[Opening Records for processing section]

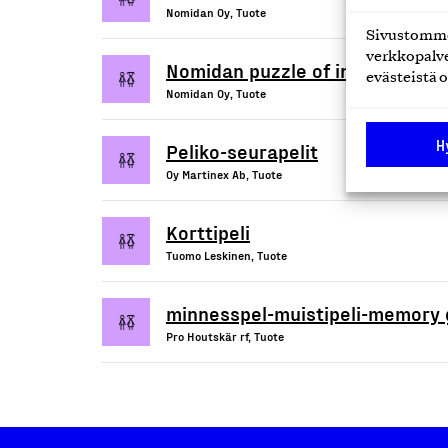
Nomidan Oy, Tuote
Sivustomme 
verkkopalve
Nomidan puzzle of insight - Oiv
evästeistä o
Nomidan Oy, Tuote
H
Peliko-seurapelit
Oy Martinex Ab, Tuote
Korttipeli
Tuomo Leskinen, Tuote
minnesspel-muistipeli-memory
Pro Houtskär rf, Tuote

[Closing Records for processing section]

• _Assigned task_
The lines to copy are those in the listing that contain "Tuote".

• _Task output_
Nomidan Oy, Tuote
Nomidan Oy, Tuote
Oy Martinex Ab, Tuote
Tuomo Leskinen, Tuote
Pro Houtskär rf, Tuote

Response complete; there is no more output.